UpToDateではこれを推奨しています(Clin Transplant 1996 Dec;10(6 Pt 1):556-60)。一方塩酸アマンタジンは腎障害患者には十分注意して投与すべきとされています。
また透析患者での抗体産生は低下していることが考えられますが、実際の効果は一般とあまり変わりないということで投与が推奨されます(Semin Dial 2000 Mar-Apr;13(2):101-7) ネフローゼ症候群、IgA腎症、SLEなど対しステロイドなど免疫抑制療法を施行中の患者様にも推奨されています。
なお、タマゴや他の薬剤にアレルギーの経験がある方は避けたほうが良いです(花粉症は関係ありません)

秀和綜合病院 腎臓内科 塚本 雄介先生より

慢性腎臓病とはなんでしょうか?
慢性腎臓病は、糖尿病や高血圧による腎臓障害、IgA(アイジーエイ)腎症などの慢性糸球体腎炎、多発性嚢胞腎など沢山の原因による慢性に経過する腎臓病の総称で、2002年に米国で提唱され、現在は世界的な用語になっています。

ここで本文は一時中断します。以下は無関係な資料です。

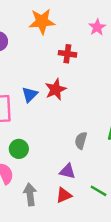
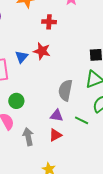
red star: (56, 89) -> (42, 51), turned -30
gray semicircle: (81, 141) -> (65, 90), size x1.5
green line: (99, 191) -> (82, 120), moved

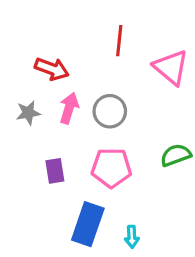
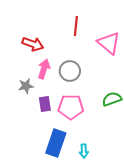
gray star: (28, 113) -> (26, 86), moved
purple rectangle: (55, 171) -> (45, 104), moved

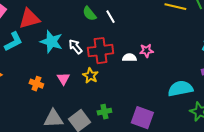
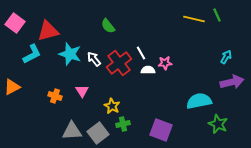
white line: (110, 17) -> (141, 53), moved
red cross: (100, 51) -> (119, 63), turned -30
yellow star: (90, 76) -> (112, 106), moved

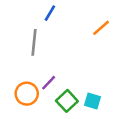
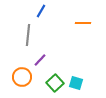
orange line: (101, 28) -> (83, 23), turned 42
purple line: (49, 83) -> (40, 60), moved

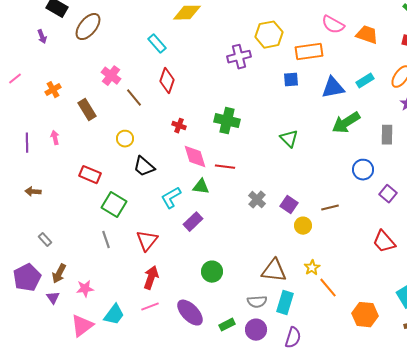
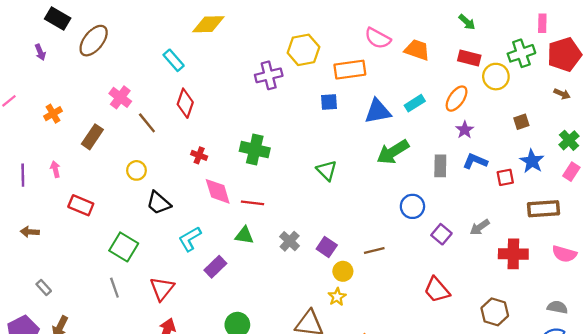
brown rectangle: (87, 110) -> (92, 137), turned 65
red rectangle: (90, 175) -> (81, 205), moved
green triangle: (201, 187) -> (244, 235), moved
yellow star: (312, 268) -> (337, 297), moved

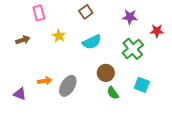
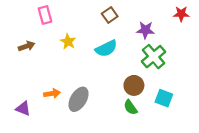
brown square: (86, 12) -> (110, 15), moved
purple star: (130, 17) -> (145, 30), moved
red star: (157, 31) -> (181, 14), moved
brown circle: (106, 73) -> (134, 85), moved

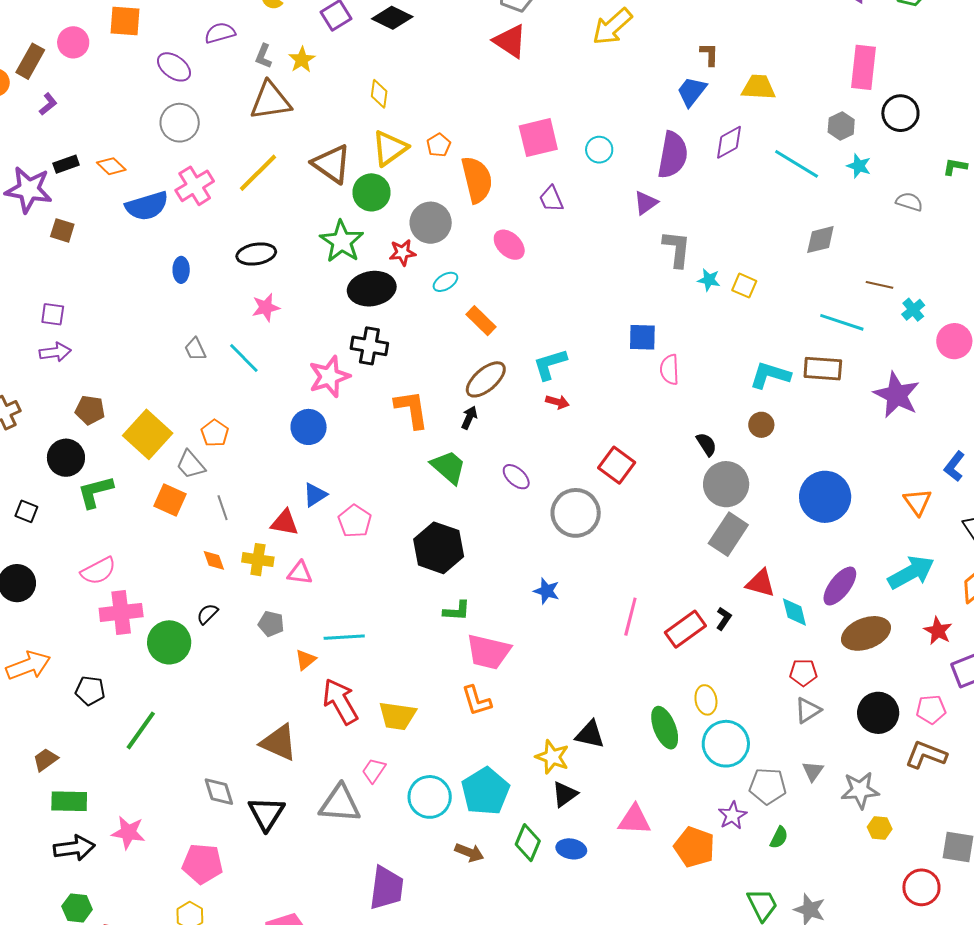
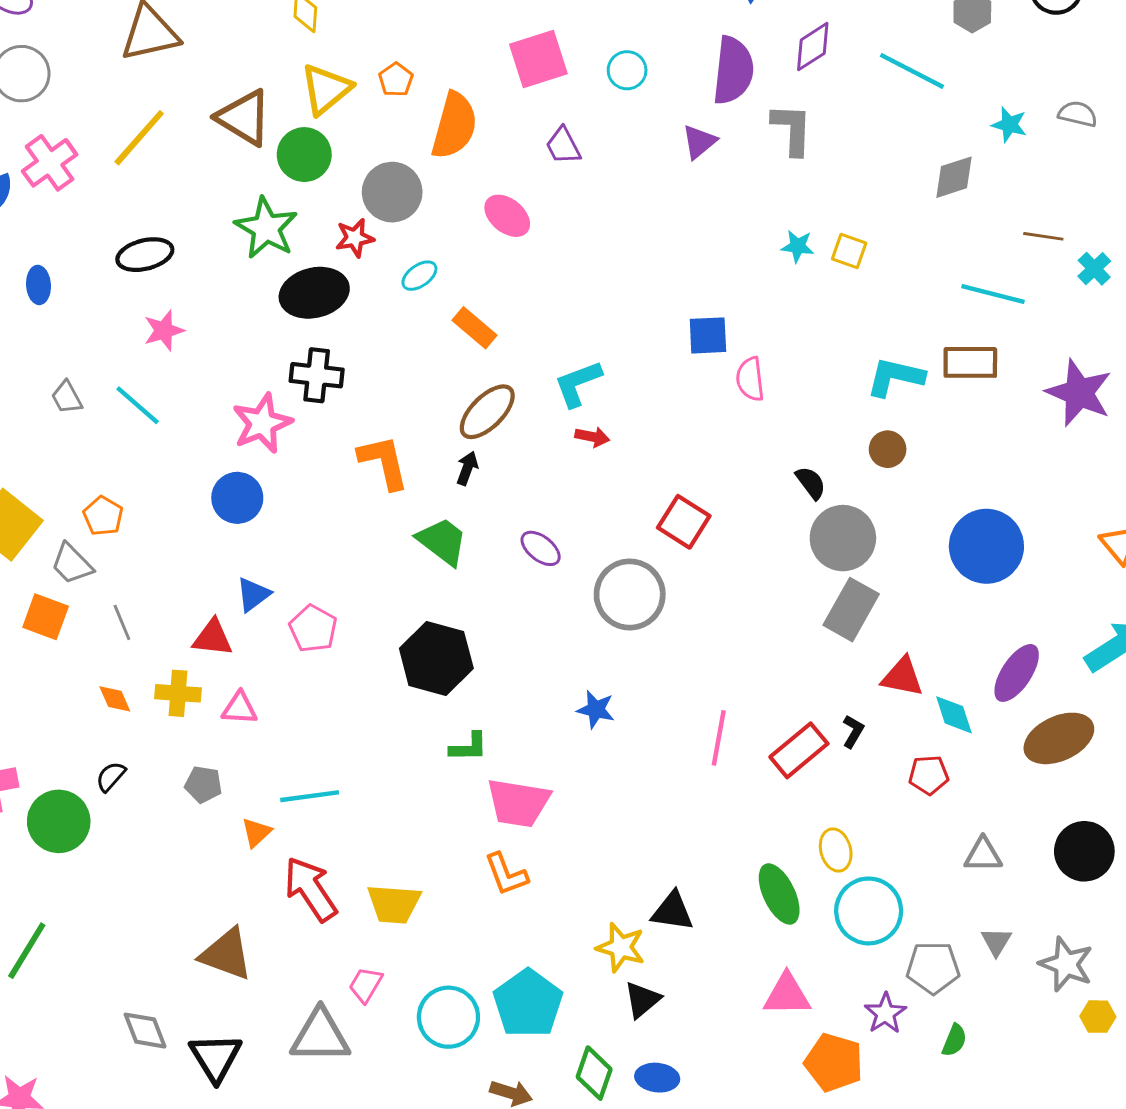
cyan star: (859, 166) -> (1009, 125), moved
orange semicircle: (477, 180) -> (454, 126), turned 33
gray L-shape: (677, 249) -> (792, 129), moved
red pentagon: (803, 673) -> (929, 775), moved
gray triangle: (808, 710) -> (983, 855), turned 36
gray star: (860, 790) -> (1066, 964), turned 30
pink triangle: (635, 820) -> (787, 995), moved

腎臓の働き(糸球体濾過値)が60%未満に低下すると、心筋梗塞などの心臓病になって死亡する危険性が増します。糖尿病や高血圧、肥満、高脂血症などのメタボリックシンドロームは心臓病を引き起こす重要な原因となりますが、これらにより腎臓が侵され慢性腎臓病になると飛躍的にその危険性が高まります。
慢性腎臓病が進行し腎不全となり、透析療法をしなければならなくなる原因の第1位は糖尿病、第2位はIgA(アイジーエイ)腎症などの慢性糸球体腎炎です。年間3万6千人があらたに透析療法を日本では開始しています。
慢性腎臓病は高血圧の原因となります。
血圧が130/80以上の方は、先の2つの簡単な検査を定期的にうけて、早期発見に努めましょう。
糖尿病が進行すると慢性腎臓病になります。
尿中アルブミン濃度が30 mg/gを超えたらその兆候です。腎臓専門医にも受診してください。